Now that Campy can compile simple value and reference types, the next issue is the runtime. Even on simple examples, when Campy decompiles a kernel in order to JIT it for the GPU, it rapidly discovers that the kernel references the NET runtime in most C# code.
In all NET runtimes, while most of the source is written in C#–which can be JIT’ed by Campy–there is a small portion of the Base Class Library (see ECMA-334, Appendix D) that is also written in C source code, and therefore cannot be JIT’ed by Campy. Furthermore, depending on how a program that uses Campy is run, Campy decompiles different runtimes for the same kernel source code.
Let’s take a simple string search example, which searches for all occurrences of a pattern in another using a brute-force algorithm.
string text = ...; string pattern = ...; int[] found = ...; Campy.Parallel.For(n, i => { int j; for (j = 0; j < m && i + j < n; j++) if (text[i + j] != pattern[j]) break; // mismatch found, break the inner loop if (j == m) { // match found found[i] = 1; } });
When built with NET Framework 4.7, Campy discovers the kernel method and the BCL method String.get_Chars(). However, get_Chars() has no CIL body as it is a native C function, which we also know because it is tagged “Is Internal” when using reflection.
If the program is run under Mono, Campy discovers a different implementation, all being in CIL, which can be JIT’ed.

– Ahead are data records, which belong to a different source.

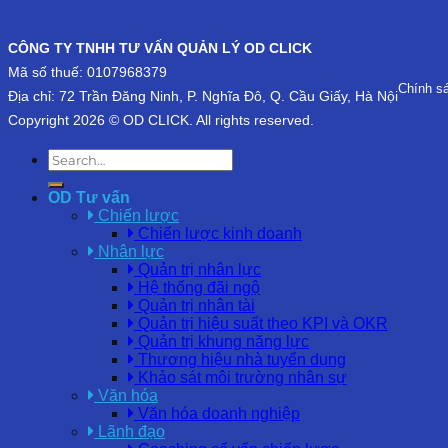
CÔNG TY TNHH TƯ VẤN QUẢN LÝ OD CLICK
Mã số thuế: 0107968379
Chính s
Địa chỉ: 72 Trần Đăng Ninh, P. Nghĩa Đô, Q. Cầu Giấy, Hà Nội
Copyright 2026 © OD CLICK. All rights reserved.
OD Tư vấn
Chiến lược
Chiến lược kinh doanh
Nhân lực
Quản trị nhân lực
Hệ thống đãi ngộ
Quản trị nhân tài
Quản trị hiệu suất theo KPI và OKR
Quản trị khung năng lực
Thương hiệu nhà tuyển dụng
Khảo sát môi trường nhân sự
Văn hóa
Văn hóa doanh nghiệp
Lãnh đạo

The result is a richly textured landscape of different runtimes that need to be accommodated. That said, much of the runtime just doesn’t make any sense on the GPU: networking, graphics drawing, etc.
After reading some of the source code for Coreclr, Corert, Mono, NET Micro Framework, Dot Net Anywhere, I’ve come to the conclusion that I cannot simply replace the function calls to C functions of the runtime with unsafe C# code, which I have been doing so far. This cannot work as there must be an agreement between the implementation of the data structures in the BCL presumed between C# and C source.
Therefore, Campy must implement a BCL specific for it. Fortunately, there are plenty of examples to start from. Unfortunately, while CUDA C++ on Windows can compile C++11/14, it requires all device-runnable functions to be tagged with the __device__ qualifier, a rather annoying requirement in CUDA.